→ **Action item**:
With every line kept intact, print the entries that appear below.

____

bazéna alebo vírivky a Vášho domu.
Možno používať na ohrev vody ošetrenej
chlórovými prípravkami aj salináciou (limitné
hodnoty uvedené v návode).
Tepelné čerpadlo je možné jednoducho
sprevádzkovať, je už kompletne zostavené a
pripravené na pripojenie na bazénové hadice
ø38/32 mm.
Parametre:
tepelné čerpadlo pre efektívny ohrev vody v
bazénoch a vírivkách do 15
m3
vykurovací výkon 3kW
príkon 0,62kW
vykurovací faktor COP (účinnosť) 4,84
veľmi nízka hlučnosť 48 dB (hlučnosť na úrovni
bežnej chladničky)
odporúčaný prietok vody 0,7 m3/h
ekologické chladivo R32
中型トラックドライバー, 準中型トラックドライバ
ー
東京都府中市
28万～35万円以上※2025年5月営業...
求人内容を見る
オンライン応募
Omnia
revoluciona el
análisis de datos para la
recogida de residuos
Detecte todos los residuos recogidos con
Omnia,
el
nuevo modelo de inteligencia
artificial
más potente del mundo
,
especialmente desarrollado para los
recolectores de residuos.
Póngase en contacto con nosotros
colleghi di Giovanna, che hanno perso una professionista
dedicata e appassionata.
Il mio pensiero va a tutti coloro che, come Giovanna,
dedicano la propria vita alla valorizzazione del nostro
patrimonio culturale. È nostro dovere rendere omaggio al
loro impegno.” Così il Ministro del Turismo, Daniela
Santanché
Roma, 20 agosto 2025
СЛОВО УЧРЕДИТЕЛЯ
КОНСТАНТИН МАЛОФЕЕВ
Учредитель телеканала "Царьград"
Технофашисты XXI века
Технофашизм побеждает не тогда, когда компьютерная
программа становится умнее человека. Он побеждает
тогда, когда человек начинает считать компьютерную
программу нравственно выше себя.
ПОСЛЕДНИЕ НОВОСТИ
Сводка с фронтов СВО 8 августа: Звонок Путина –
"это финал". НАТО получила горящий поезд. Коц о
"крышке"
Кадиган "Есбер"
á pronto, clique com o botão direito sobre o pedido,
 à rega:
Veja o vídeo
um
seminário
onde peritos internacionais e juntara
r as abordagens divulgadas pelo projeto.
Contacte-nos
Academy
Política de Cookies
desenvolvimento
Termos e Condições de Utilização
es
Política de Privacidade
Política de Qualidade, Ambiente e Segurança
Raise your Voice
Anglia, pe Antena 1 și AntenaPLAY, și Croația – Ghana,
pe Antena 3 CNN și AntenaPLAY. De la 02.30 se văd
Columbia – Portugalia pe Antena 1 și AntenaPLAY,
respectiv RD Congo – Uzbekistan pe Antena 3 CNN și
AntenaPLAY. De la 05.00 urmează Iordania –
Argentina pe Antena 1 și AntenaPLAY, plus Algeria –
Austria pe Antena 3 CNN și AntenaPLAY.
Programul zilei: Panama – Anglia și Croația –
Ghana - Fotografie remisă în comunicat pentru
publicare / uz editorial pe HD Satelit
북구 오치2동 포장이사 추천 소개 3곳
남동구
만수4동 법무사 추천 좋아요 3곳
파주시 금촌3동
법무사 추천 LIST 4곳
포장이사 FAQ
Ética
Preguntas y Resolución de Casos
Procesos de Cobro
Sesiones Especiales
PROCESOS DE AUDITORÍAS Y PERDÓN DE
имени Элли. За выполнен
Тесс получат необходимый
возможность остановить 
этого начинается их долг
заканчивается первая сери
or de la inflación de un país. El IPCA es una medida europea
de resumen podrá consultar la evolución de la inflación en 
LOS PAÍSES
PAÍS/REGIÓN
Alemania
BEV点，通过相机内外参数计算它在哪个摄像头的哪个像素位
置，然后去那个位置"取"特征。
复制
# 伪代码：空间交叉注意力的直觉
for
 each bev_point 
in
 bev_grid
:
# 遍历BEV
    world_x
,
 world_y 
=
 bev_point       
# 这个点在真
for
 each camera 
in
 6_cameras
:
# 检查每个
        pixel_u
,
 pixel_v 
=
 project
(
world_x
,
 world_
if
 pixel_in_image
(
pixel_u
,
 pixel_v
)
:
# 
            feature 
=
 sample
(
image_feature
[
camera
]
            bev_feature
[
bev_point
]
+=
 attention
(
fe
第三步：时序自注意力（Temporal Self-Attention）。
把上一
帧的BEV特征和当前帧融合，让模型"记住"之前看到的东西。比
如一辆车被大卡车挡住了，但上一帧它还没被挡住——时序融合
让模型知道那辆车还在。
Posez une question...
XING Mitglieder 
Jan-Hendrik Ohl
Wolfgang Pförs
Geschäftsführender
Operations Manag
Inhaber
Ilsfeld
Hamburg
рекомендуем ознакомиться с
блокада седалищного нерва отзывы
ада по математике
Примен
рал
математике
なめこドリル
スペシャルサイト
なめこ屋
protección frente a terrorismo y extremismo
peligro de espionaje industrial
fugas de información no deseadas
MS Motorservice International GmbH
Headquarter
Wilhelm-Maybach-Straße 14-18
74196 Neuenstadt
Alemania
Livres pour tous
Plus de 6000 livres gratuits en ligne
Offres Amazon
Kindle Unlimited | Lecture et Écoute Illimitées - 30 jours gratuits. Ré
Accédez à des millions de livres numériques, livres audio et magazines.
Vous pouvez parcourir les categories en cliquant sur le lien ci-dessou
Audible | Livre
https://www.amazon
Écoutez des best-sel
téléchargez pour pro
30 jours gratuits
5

____

→ **Exercise result**:
bazéna alebo vírivky a Vášho domu.
Možno používať na ohrev vody ošetrenej
chlórovými prípravkami aj salináciou (limitné
hodnoty uvedené v návode).
Tepelné čerpadlo je možné jednoducho
sprevádzkovať, je už kompletne zostavené a
pripravené na pripojenie na bazénové hadice
ø38/32 mm.
Parametre:
tepelné čerpadlo pre efektívny ohrev vody v
bazénoch a vírivkách do 15
m3
vykurovací výkon 3kW
príkon 0,62kW
vykurovací faktor COP (účinnosť) 4,84
veľmi nízka hlučnosť 48 dB (hlučnosť na úrovni
bežnej chladničky)
odporúčaný prietok vody 0,7 m3/h
ekologické chladivo R32
中型トラックドライバー, 準中型トラックドライバ
ー
東京都府中市
28万～35万円以上※2025年5月営業...
求人内容を見る
オンライン応募
Omnia
revoluciona el
análisis de datos para la
recogida de residuos
Detecte todos los residuos recogidos con
Omnia,
el
nuevo modelo de inteligencia
artificial
más potente del mundo
,
especialmente desarrollado para los
recolectores de residuos.
Póngase en contacto con nosotros
colleghi di Giovanna, che hanno perso una professionista
dedicata e appassionata.
Il mio pensiero va a tutti coloro che, come Giovanna,
dedicano la propria vita alla valorizzazione del nostro
patrimonio culturale. È nostro dovere rendere omaggio al
loro impegno.” Così il Ministro del Turismo, Daniela
Santanché
Roma, 20 agosto 2025
СЛОВО УЧРЕДИТЕЛЯ
КОНСТАНТИН МАЛОФЕЕВ
Учредитель телеканала "Царьград"
Технофашисты XXI века
Технофашизм побеждает не тогда, когда компьютерная
программа становится умнее человека. Он побеждает
тогда, когда человек начинает считать компьютерную
программу нравственно выше себя.
ПОСЛЕДНИЕ НОВОСТИ
Сводка с фронтов СВО 8 августа: Звонок Путина –
"это финал". НАТО получила горящий поезд. Коц о
"крышке"
Кадиган "Есбер"
á pronto, clique com o botão direito sobre o pedido,
 à rega:
Veja o vídeo
um
seminário
onde peritos internacionais e juntara
r as abordagens divulgadas pelo projeto.
Contacte-nos
Academy
Política de Cookies
desenvolvimento
Termos e Condições de Utilização
es
Política de Privacidade
Política de Qualidade, Ambiente e Segurança
Raise your Voice
Anglia, pe Antena 1 și AntenaPLAY, și Croația – Ghana,
pe Antena 3 CNN și AntenaPLAY. De la 02.30 se văd
Columbia – Portugalia pe Antena 1 și AntenaPLAY,
respectiv RD Congo – Uzbekistan pe Antena 3 CNN și
AntenaPLAY. De la 05.00 urmează Iordania –
Argentina pe Antena 1 și AntenaPLAY, plus Algeria –
Austria pe Antena 3 CNN și AntenaPLAY.
Programul zilei: Panama – Anglia și Croația –
Ghana - Fotografie remisă în comunicat pentru
publicare / uz editorial pe HD Satelit
북구 오치2동 포장이사 추천 소개 3곳
남동구
만수4동 법무사 추천 좋아요 3곳
파주시 금촌3동
법무사 추천 LIST 4곳
포장이사 FAQ
Ética
Preguntas y Resolución de Casos
Procesos de Cobro
Sesiones Especiales
PROCESOS DE AUDITORÍAS Y PERDÓN DE
имени Элли. За выполнен
Тесс получат необходимый
возможность остановить 
этого начинается их долг
заканчивается первая сери
or de la inflación de un país. El IPCA es una medida europea
de resumen podrá consultar la evolución de la inflación en 
LOS PAÍSES
PAÍS/REGIÓN
Alemania
BEV点，通过相机内外参数计算它在哪个摄像头的哪个像素位
置，然后去那个位置"取"特征。
复制
# 伪代码：空间交叉注意力的直觉
for
 each bev_point 
in
 bev_grid
:
# 遍历BEV
    world_x
,
 world_y 
=
 bev_point       
# 这个点在真
for
 each camera 
in
 6_cameras
:
# 检查每个
        pixel_u
,
 pixel_v 
=
 project
(
world_x
,
 world_
if
 pixel_in_image
(
pixel_u
,
 pixel_v
)
:
# 
            feature 
=
 sample
(
image_feature
[
camera
]
            bev_feature
[
bev_point
]
+=
 attention
(
fe
第三步：时序自注意力（Temporal Self-Attention）。
把上一
帧的BEV特征和当前帧融合，让模型"记住"之前看到的东西。比
如一辆车被大卡车挡住了，但上一帧它还没被挡住——时序融合
让模型知道那辆车还在。
Posez une question...
XING Mitglieder 
Jan-Hendrik Ohl
Wolfgang Pförs
Geschäftsführender
Operations Manag
Inhaber
Ilsfeld
Hamburg
рекомендуем ознакомиться с
блокада седалищного нерва отзывы
ада по математике
Примен
рал
математике
なめこドリル
スペシャルサイト
なめこ屋
protección frente a terrorismo y extremismo
peligro de espionaje industrial
fugas de información no deseadas
MS Motorservice International GmbH
Headquarter
Wilhelm-Maybach-Straße 14-18
74196 Neuenstadt
Alemania
Livres pour tous
Plus de 6000 livres gratuits en ligne
Offres Amazon
Kindle Unlimited | Lecture et Écoute Illimitées - 30 jours gratuits. Ré
Accédez à des millions de livres numériques, livres audio et magazines.
Vous pouvez parcourir les categories en cliquant sur le lien ci-dessou
Audible | Livre
https://www.amazon
Écoutez des best-sel
téléchargez pour pro
30 jours gratuits
5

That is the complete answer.